Priority Processing:

low - Best effort processing
normal - Standard queue (default)
high - Priority processing

Chute Warmup (Therm)

Pre-warm chutes to eliminate cold start latency and ensure instant response times. The "therm" feature (named after thermals that gliders use to gain altitude) proactively spins up chute infrastructure before you need it.

Why Warmup?

When a chute is "cold" (no running instances), your first request may experience latency while infrastructure spins up.
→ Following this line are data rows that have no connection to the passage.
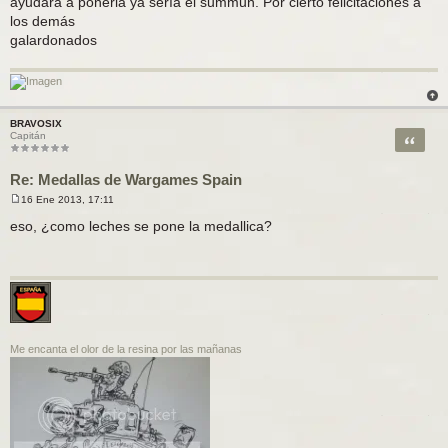
ayudara a ponerla ya sería el summun. Por cierto felicitaciones a
s
a
los demás
j
galardonados
e
BRAVOSIX
Citar
Capitán
Re: Medallas de Wargames Spain
16 Ene 2013, 17:11
M
e
eso, ¿como leches se pone la medallica?
n
s
a
j
e
Me encanta el olor de la resina por las mañanas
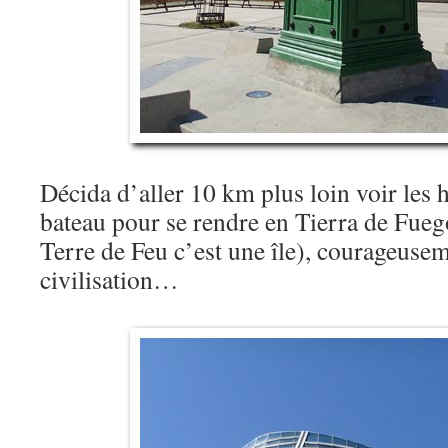
Décida d’aller 10 km plus loin voir les h
bateau pour se rendre en Tierra de Fuego
Terre de Feu c’est une île), courageuseme
civilisation…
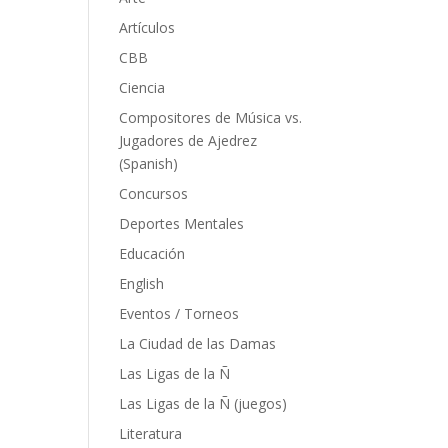
Artículos
CBB
Ciencia
Compositores de Música vs.
Jugadores de Ajedrez
(Spanish)
Concursos
Deportes Mentales
Educación
English
Eventos / Torneos
La Ciudad de las Damas
Las Ligas de la Ñ
Las Ligas de la Ñ (juegos)
Literatura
By warming up a chute in advance, you ensure it's ready for immediate use.

Basic Usage

import { createChutes, warmUpChute } from '@chutes-ai/ai-sdk-provider';

// Standalone function
const result = await warmUpChute('your-chute-id', process.env.CHUTES_API_KEY!);

console.log(result.isHot);         // true - chute is ready!
console.log(result.status);        // 'hot', 'warming', 'cold', or 'unknown'
console.log(result.instanceCount); // 2 - number of available instances
console.log(result.log);           // 'chute is hot, 2 instances available'

// Or via provider
const chutes = createChutes({ apiKey: process.env.CHUTES_API_KEY });
const warmupResult = await chutes.therm.warmup('your-chute-id');

Warmup Response Fields

| Field | Type | Description | |-------|------|-------------| | success | boolean | Whether the warmup request succeeded | | chuteId | string | The chute ID that was warmed up | | isHot | boolean | true if chute is ready for immediate use | | status | ChuteStatus | 'hot', 'warming', 'cold', or 'unknown' | | instanceCount | number | Number of instances currently available | | log | string? | Status message from the API | | data | unknown? | Raw API response data |

Status-Based Logic

const result = await chutes.therm.warmup('your-chute-id');

// Simple boolean check
if (result.isHot) {
  // Proceed immediately - chute is ready
  const response = await generateText({ model: chutes('your-chute-id'), prompt });
}

// Status-based handling
switch (result.status) {
  case 'hot':
    console.log(`Ready with ${result.instanceCount} instances`);
    break;
  case 'warming':
    console.log('Warming up, try again in a few seconds');
    break;
  case 'cold':
    console.log('Cold start initiated, wait longer');
    break;
  case 'unknown':
    console.log('Status unknown, proceed with caution');
    break;
}

// Check for high throughput capacity
if (result.instanceCount >= 3) {
  console.log('Multiple instances available for parallel requests');
}

Pre-Warming Before Requests

// Warm up before making requests
async function ensureWarm(chuteId: string) {
  const result = await chutes.therm.warmup(chuteId);
  
  if (!result.isHot) {
    // Wait and retry
    await new Promise(resolve => setTimeout(resolve, 5000));
    return chutes.therm.warmup(chuteId);
  }
  
  return result;
}

// Usage
await ensureWarm('your-chute-id');
const response = await generateText({ model: chutes('your-chute-id'), prompt });

Scheduled Warmup

Keep chutes warm during business hours:

// Example: Run every 5 minutes during business hours
async function keepWarm() {
  const criticalChutes = [
    'chute-id-1',
    'chute-id-2',
  ];
  
  for (const chuteId of criticalChutes) {
    try {
      const result = await chutes.therm.warmup(chuteId);
      console.log(`${chuteId}: ${result.status} (${result.instanceCount} instances)`);
    } catch (error) {
      console.error(`Failed to warm ${chuteId}:`, error.message);
    }
  }
}

Thermal Monitor (Non-Blocking)

For long-running applications, use a ThermalMonitor to track chute status without blocking. The monitor polls in the background, automatically stops when the chute becomes hot, and can be restarted with reheat().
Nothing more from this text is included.